▸ **TRY IT**: Look below for the line with "för sociala medier"; begin the copy there and stop after the line with "詳しい返品・キャンセルの方法は", keeping the text exact and the pictures out.

***** DATA

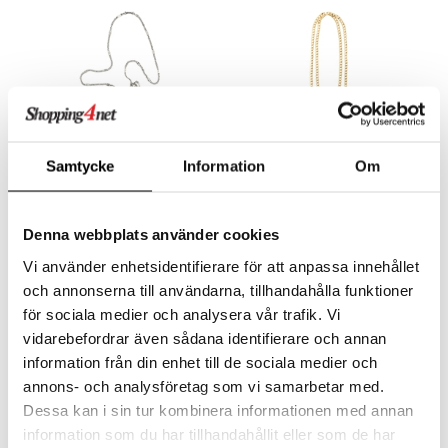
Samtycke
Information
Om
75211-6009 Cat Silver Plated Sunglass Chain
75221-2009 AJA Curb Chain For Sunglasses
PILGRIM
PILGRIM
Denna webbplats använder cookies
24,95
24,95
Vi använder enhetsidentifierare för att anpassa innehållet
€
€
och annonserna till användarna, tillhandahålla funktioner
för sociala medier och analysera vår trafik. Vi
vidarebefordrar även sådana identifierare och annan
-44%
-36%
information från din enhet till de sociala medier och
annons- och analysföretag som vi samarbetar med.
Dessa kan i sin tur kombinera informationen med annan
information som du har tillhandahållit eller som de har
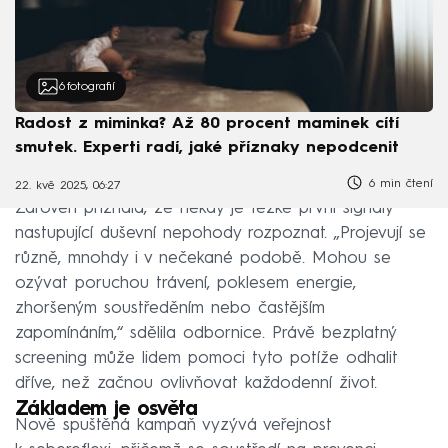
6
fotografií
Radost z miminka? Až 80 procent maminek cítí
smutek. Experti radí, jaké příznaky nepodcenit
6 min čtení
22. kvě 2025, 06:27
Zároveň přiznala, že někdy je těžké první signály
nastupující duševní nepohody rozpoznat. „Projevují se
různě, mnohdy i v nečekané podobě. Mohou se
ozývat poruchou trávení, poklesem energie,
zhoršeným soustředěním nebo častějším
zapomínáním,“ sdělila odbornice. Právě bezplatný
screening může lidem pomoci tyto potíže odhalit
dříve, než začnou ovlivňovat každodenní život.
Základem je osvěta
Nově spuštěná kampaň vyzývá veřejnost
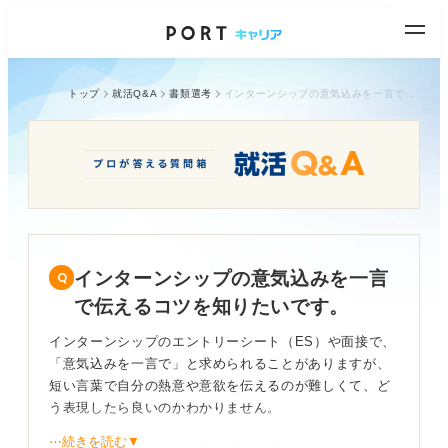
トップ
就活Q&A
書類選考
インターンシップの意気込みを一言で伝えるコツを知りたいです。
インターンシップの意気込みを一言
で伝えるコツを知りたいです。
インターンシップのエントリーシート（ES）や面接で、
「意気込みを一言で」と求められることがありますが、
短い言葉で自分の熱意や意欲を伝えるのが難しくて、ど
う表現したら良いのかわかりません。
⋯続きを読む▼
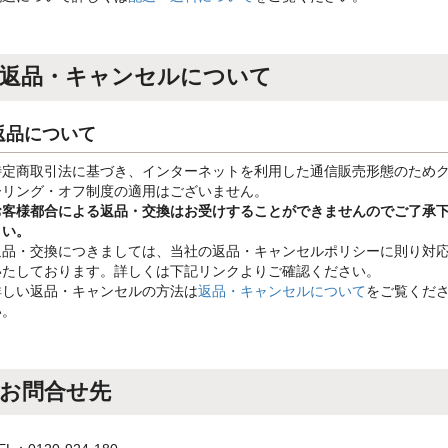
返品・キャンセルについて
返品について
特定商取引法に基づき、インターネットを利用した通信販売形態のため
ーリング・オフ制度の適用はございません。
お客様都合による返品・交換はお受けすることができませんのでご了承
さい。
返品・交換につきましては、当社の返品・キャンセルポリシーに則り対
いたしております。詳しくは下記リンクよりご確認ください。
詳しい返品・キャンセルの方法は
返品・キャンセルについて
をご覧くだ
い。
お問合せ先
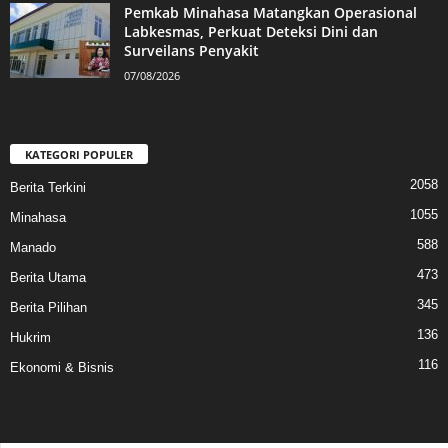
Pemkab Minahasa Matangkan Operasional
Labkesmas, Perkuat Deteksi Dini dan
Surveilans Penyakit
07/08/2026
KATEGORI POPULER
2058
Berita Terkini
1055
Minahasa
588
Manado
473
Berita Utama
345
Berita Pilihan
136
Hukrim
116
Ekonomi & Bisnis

**********
***** DATA

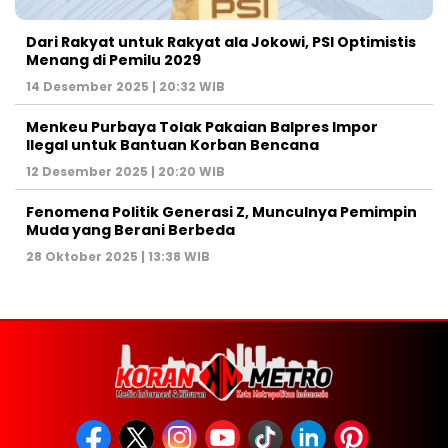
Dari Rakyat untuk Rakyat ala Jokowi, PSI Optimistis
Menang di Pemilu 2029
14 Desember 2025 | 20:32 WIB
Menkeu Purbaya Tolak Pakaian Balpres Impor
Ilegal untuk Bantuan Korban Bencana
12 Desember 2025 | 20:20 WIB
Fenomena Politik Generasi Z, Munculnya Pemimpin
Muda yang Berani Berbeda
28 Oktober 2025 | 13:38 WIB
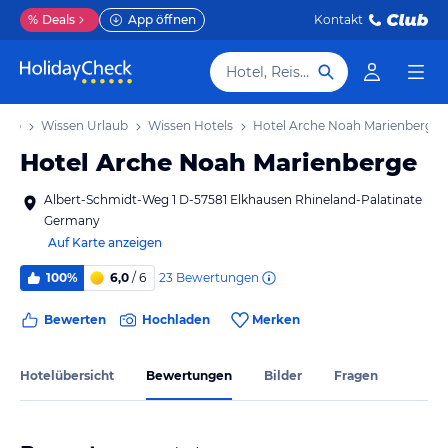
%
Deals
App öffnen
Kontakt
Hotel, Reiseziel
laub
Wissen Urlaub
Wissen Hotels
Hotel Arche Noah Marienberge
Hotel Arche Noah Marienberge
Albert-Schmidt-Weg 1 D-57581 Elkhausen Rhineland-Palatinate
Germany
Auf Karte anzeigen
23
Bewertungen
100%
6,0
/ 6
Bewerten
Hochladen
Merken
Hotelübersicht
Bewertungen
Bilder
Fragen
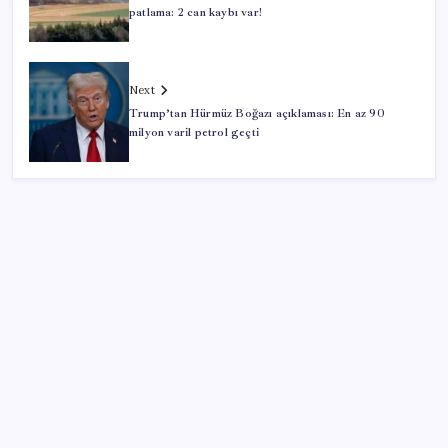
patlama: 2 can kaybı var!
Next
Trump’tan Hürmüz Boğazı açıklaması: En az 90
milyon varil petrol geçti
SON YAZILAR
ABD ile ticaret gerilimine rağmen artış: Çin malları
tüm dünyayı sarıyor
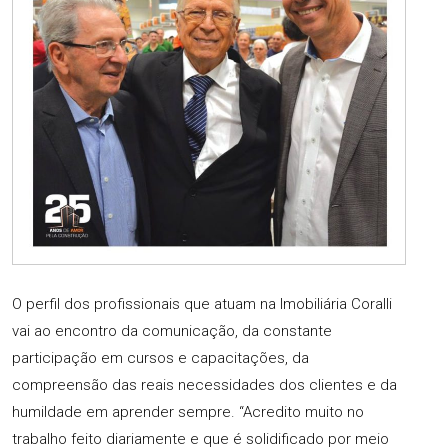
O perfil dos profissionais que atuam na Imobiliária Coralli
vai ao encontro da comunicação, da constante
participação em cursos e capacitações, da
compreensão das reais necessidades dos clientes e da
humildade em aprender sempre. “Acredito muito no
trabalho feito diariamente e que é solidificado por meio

**********

▸ **RESULT OF THIS TASK**:
för sociala medier och analysera vår trafik. Vi
vidarebefordrar även sådana identifierare och annan
-44%
-36%
information från din enhet till de sociala medier och
annons- och analysföretag som vi samarbetar med.
Dessa kan i sin tur kombinera informationen med annan
information som du har tillhandahållit eller som de har
6
fotografií
Radost z miminka? Až 80 procent maminek cítí
smutek. Experti radí, jaké příznaky nepodcenit
6 min čtení
22. kvě 2025, 06:27
Zároveň přiznala, že někdy je těžké první signály
nastupující duševní nepohody rozpoznat. „Projevují se
různě, mnohdy i v nečekané podobě. Mohou se
ozývat poruchou trávení, poklesem energie,
zhoršeným soustředěním nebo častějším
zapomínáním,“ sdělila odbornice. Právě bezplatný
screening může lidem pomoci tyto potíže odhalit
dříve, než začnou ovlivňovat každodenní život.
Základem je osvěta
Nově spuštěná kampaň vyzývá veřejnost
トップ
就活Q&A
書類選考
インターンシップの意気込みを一言で伝えるコツを知りたいです。
インターンシップの意気込みを一言
で伝えるコツを知りたいです。
インターンシップのエントリーシート（ES）や面接で、
「意気込みを一言で」と求められることがありますが、
短い言葉で自分の熱意や意欲を伝えるのが難しくて、ど
う表現したら良いのかわかりません。
⋯続きを読む▼
返品・キャンセルについて
返品について
特定商取引法に基づき、インターネットを利用した通信販売形態のため
ーリング・オフ制度の適用はございません。
お客様都合による返品・交換はお受けすることができませんのでご了承
さい。
返品・交換につきましては、当社の返品・キャンセルポリシーに則り対
いたしております。詳しくは下記リンクよりご確認ください。
詳しい返品・キャンセルの方法は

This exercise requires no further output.